» **Page images and extracted text**
########

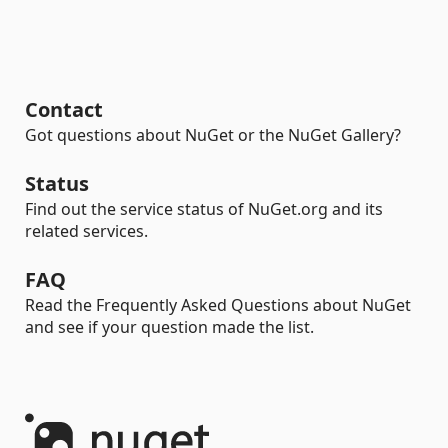
Contact
Got questions about NuGet or the NuGet Gallery?
Status
Find out the service status of NuGet.org and its
related services.
FAQ
Read the Frequently Asked Questions about NuGet
and see if your question made the list.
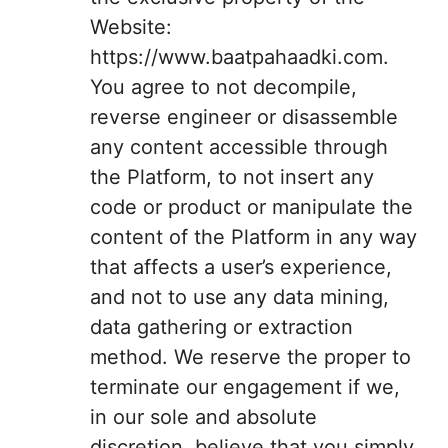
Website:
https://www.baatpahaadki.com.
You agree to not decompile,
reverse engineer or disassemble
any content accessible through
the Platform, to not insert any
code or product or manipulate the
content of the Platform in any way
that affects a user’s experience,
and not to use any data mining,
data gathering or extraction
method. We reserve the proper to
terminate our engagement if we,
in our sole and absolute
discretion, believe that you simply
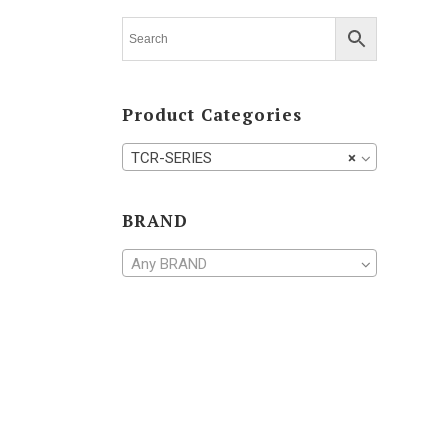
TV-SERIES
Product Categories
TCR-SERIES
×
BRAND
Any BRAND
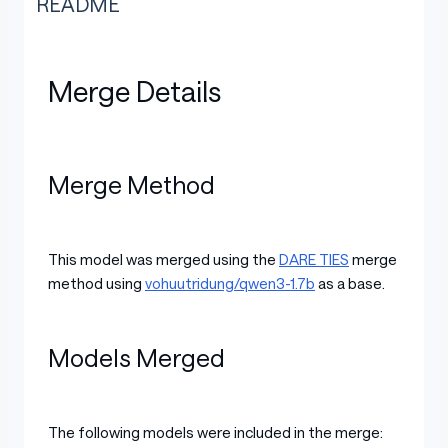
README
Merge Details
Merge Method
This model was merged using the
DARE TIES
merge
method using
vohuutridung/qwen3-1.7b
as a base.
Models Merged
The following models were included in the merge:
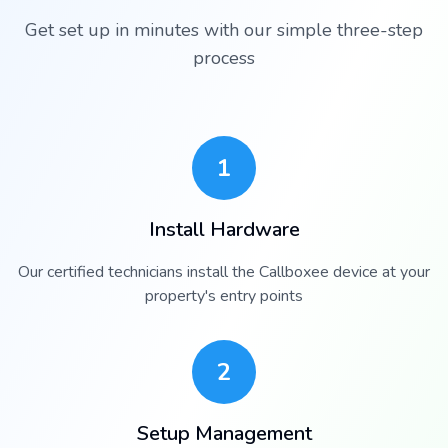
Get set up in minutes with our simple three-step
process
1
Install Hardware
Our certified technicians install the Callboxee device at your
property's entry points
2
Setup Management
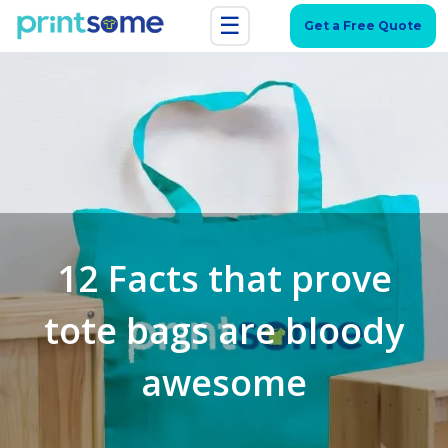
☰
Get a Free Quote
12 Facts that prove
tote bags are bloody
awesome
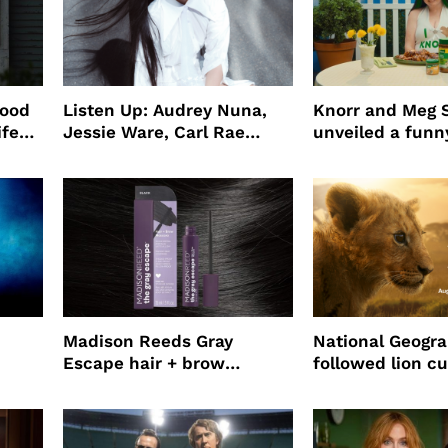
wood
Listen Up: Audrey Nuna,
Knorr and Meg S
ife
Jessie Ware, Carl Rae
unveiled a funny
o
Jepsen
partnership
use
Madison Reeds Gray
National Geogr
Escape hair + brow
followed lion cu
mascara is great for fast
four years film
root coverage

########

» **What you have to do**
Every last line above must be reproduced as written, and no pictures belong in the copy.

» **Response box**
Contact
Got questions about NuGet or the NuGet Gallery?
Status
Find out the service status of NuGet.org and its
related services.
FAQ
Read the Frequently Asked Questions about NuGet
and see if your question made the list.
Website:
https://www.baatpahaadki.com.
You agree to not decompile,
reverse engineer or disassemble
any content accessible through
the Platform, to not insert any
code or product or manipulate the
content of the Platform in any way
that affects a user’s experience,
and not to use any data mining,
data gathering or extraction
method. We reserve the proper to
terminate our engagement if we,
in our sole and absolute
discretion, believe that you simply
TV-SERIES
Product Categories
TCR-SERIES
×
BRAND
Any BRAND
README
Merge Details
Merge Method
This model was merged using the
DARE TIES
merge
method using
vohuutridung/qwen3-1.7b
as a base.
Models Merged
The following models were included in the merge:
Get set up in minutes with our simple three-step
process
1
Install Hardware
Our certified technicians install the Callboxee device at your
property's entry points
2
Setup Management
☰
Get a Free Quote
12 Facts that prove
tote bags are bloody
awesome
wood
Listen Up: Audrey Nuna,
Knorr and Meg S
ife
Jessie Ware, Carl Rae
unveiled a funny
o
Jepsen
partnership
use
Madison Reeds Gray
National Geogr
Escape hair + brow
followed lion cu
mascara is great for fast
four years film
root coverage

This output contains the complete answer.